Kurt Hanson of RAIN wrote: http://kurthanson.com/archive/news/030207/index.shtml
The Copyright Royalty Board (CRB) has announced its decision on Internet radio royalty rates, rejecting all of the arguments made by Webcasters and instead adopting the "per play" rate proposal put forth by SoundExchange.
RAIN has learned the rates that the Board has decided on, effective retroactively through the beginning of 2006. They are as follows:
2006 - $.0008 per play
2007 - $.0011 per play
2008 - $.0014 per play
2009 - $.0018 per play
2010 - $.0019 per play
RAIN ANALYSIS: In 2006, a well-run Internet radio station might have been able to sell two radio spots an hour at a $3 net CPM (cost-per-thousand), which would add up to .6 cents per listener-hour. Even adding in ancillary revenues from occasional video gateway ads, banner ads on the website, and so forth, total revenues per listener-hour would only be in the 1.0 to 1.2 cents per listener-hour range.

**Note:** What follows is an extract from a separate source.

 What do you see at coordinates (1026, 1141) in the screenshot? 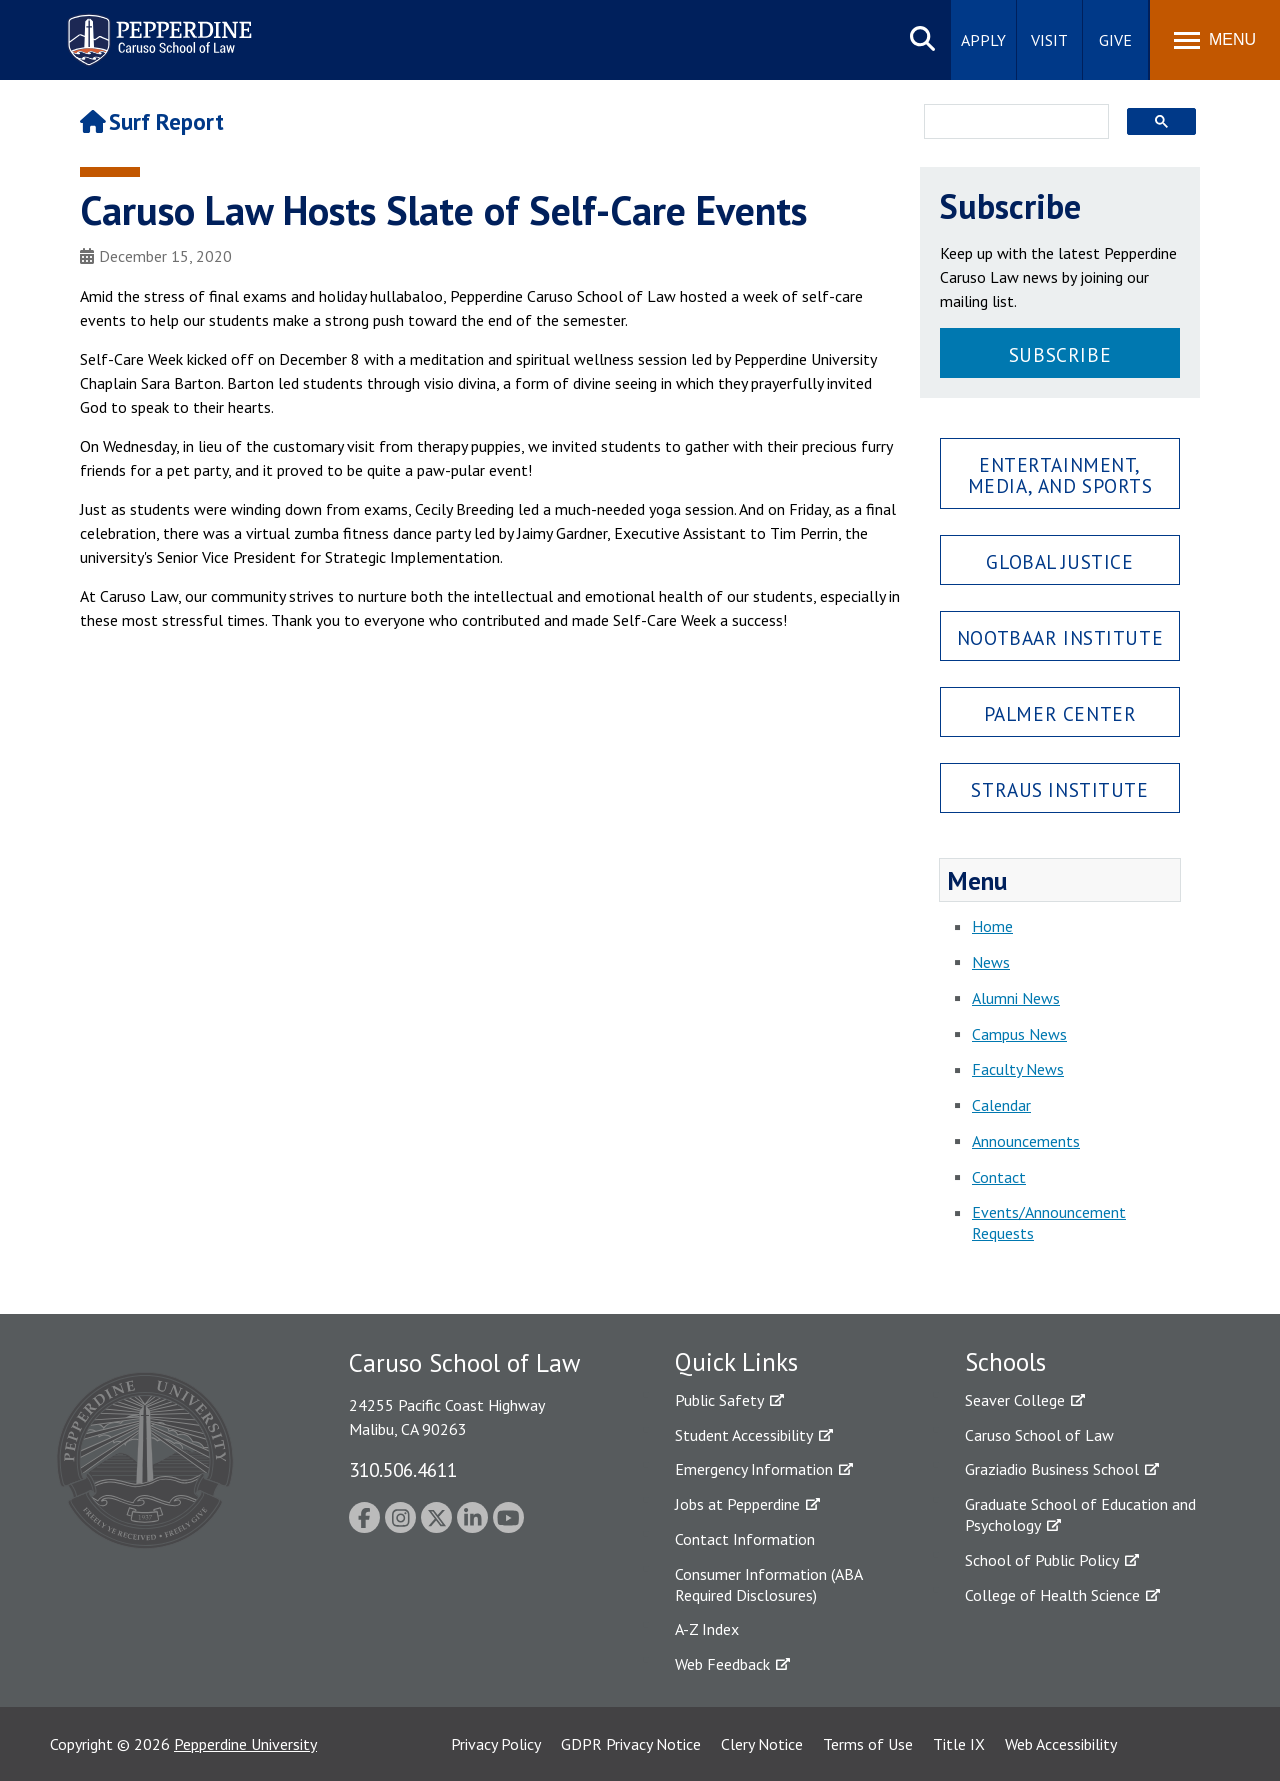
I see `Announcements` at bounding box center [1026, 1141].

That math suggests that the royalty rate decision -- for the performance alone, not even including composers' royalties! -- is in the in the ballpark of 100% or more of total revenues. (KH)
Bill Goldsmith of RadioParadise wrote:
There's a lot of talk going on in webcasting circles about what constitutes a fair performance royalty rate for Internet radio. I have a radical suggestion: how about the same amount paid by FM stations? In other words - at this point - nothing. Why do we pay these royalties when FM stations don't? Because we're providing "perfect digital copies" of individual songs to our listeners, rather than engaging in the creation of traditional radio programming. The fact that this reasoning, which is the foundation of the differentiation between analog & digital broadcasting in the DMCA, is *just not true* is rarely discussed.
When I share with my listeners the discrepancy between what we pay in performance royalties & what an FM station pays ($0) they are flabbergasted and outraged. These are people who *know* that listening to Radio Paradise is no different from listening to an FM station (except for better programming Smile and the idea that we're fundamentally different because we transmit digitally seems absurd. It seems absurd because it *is* absurd - and every time the issue comes up, my blood pressure rises all over again.
While it is possible to "rip" a radio stream into individual songs, you can do the same thing - with little more effort, and with similar results in terms of audio quality - with an analog FM broadcast. If you were to take a random sampling of, say, RIAA attorneys (or Senators) and play them a song copied from my webcast and the same song copied from an analog FM station, I doubt that they'd be able to tell the difference.
Based on the feedback I get from my listeners, only a very small percentage ever record our station for any reason, and most of them are recording blocks of programming for playback during commute times or in other situations where they don't have access to the net. The vast majority of them just turn the station on and listen, just as they would do with an FM broadcast. No wonder they are astounded to find out that Congress - under the careful guidance of the RIAA - decided back in 1998 that we were an entirely different type of service that needed to play (and pay) by an entirely different set of rules.
Is it fair that FM broadcasters pay nothing to the owners of performance copyrights? Perhaps not. In most countries, they *do* pay. But is it fair for the recording industry to try to right this supposed wrong in such a manner that it drives law-abiding business people such as myself and the other independent webcasters out of business? I think not. Perhaps the most fair solution of all would be a significantly smaller royalty (something comparable to the 3.5% or so that both webcasters and broadcasters pay to songwriters) applied to *all* forms of radio.
1 Comments:
ARGGGGG.
will we have to go to pirate radio stations?